[achistikbenny]

A screening test for colon cancer is administered to 1000 people with biopsy -proven colon cancer and to 1000 people without colon cancer. The test results are positive for 250 people of proven cases and 100 of those without colon cancer.The screening test is now to be used on a population of 100,000 with a known prevalence rate of colon cancer of 80 per 100,000. Which of the following is the expected number of true positives and false positives in this population of 100,000 people?

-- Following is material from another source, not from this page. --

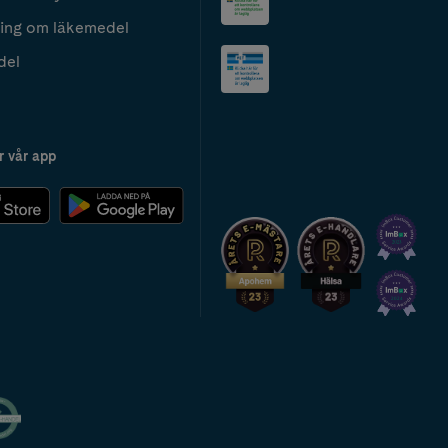
ing om läkemedel
del
r vår app
2024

True Positives - False positives

a. 20 - 9992
b. 20 - 89,928
c. 40 - 9992
d. 50 - 89,928
e. 60 - 9992
f. 60 - 89,928
g. 80 - 9992
h. 80 - 89,928

 

[just_md]

Please, mention in head of post that this is NBME question.

 

[nano]

TP and FP

Is A the right answer?

Thanks

 

[timhabana]

Ans is B
Colon Cancer No Colon Cancer Total

Test + 20 9,992 10,012

Test - 60 89,928 89,988

Total 80 99,920 100,000

 

[timhabana]

Sorry, I meant A, I tried drawing a 4x4 table but I could not do it. In fact, to answer this question you would need two 4x4 tables, one with the initial information and the other with what you could reason from it.

 

[sachinkumar]

i got b)...plz tell the correct answer///

 

[Casandra]

.

i got b)...plz tell the correct answer///

hmm... I don't think the author of the post will respond - look at the date of his post...

I got A) but I haven't done that question ever before so if anyone has and knows the answer, please give it us here

 

[belindalimm]

I got A.
First calculate sensitivity and specificity, in this case is 25% and 90%, respectively.

For the case with 10,000 ppl in which 80 ppl definitely have cancer, just apply the sensitivity, 80*25%=20(true positive), and the remaining 99920 ppl are definitely without cancer, and here just apply specificity, 99920*90%=89928, substract 99920 by 89928 and then get the false positive 9992.